▶ Data extracts:

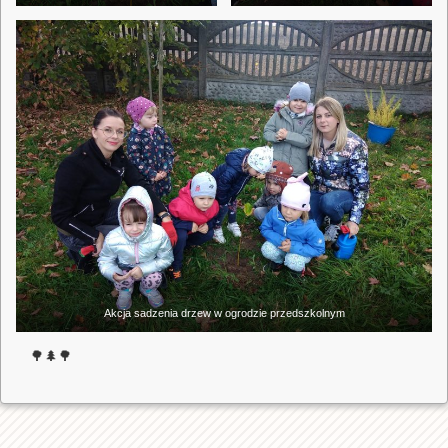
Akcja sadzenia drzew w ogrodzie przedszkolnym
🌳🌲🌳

* * *

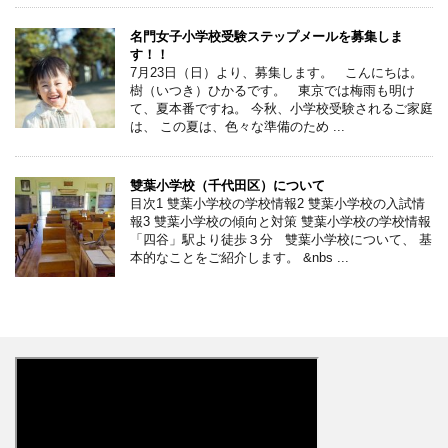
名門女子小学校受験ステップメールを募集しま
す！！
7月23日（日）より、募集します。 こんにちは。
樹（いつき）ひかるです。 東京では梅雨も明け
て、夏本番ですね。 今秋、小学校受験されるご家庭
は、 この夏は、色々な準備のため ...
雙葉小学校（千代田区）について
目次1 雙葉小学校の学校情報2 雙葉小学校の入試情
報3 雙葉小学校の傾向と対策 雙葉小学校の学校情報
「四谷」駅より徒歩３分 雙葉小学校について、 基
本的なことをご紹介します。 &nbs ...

▶ Problem to work on: Look above for the line with "雙葉小学校（千代田区）について" and the line with "本的なことをご紹介します。 &nbs ...". Write out those two lines and all the lines between them, exactly, and no others.

▶ Written response:
雙葉小学校（千代田区）について
目次1 雙葉小学校の学校情報2 雙葉小学校の入試情
報3 雙葉小学校の傾向と対策 雙葉小学校の学校情報
「四谷」駅より徒歩３分 雙葉小学校について、 基
本的なことをご紹介します。 &nbs ...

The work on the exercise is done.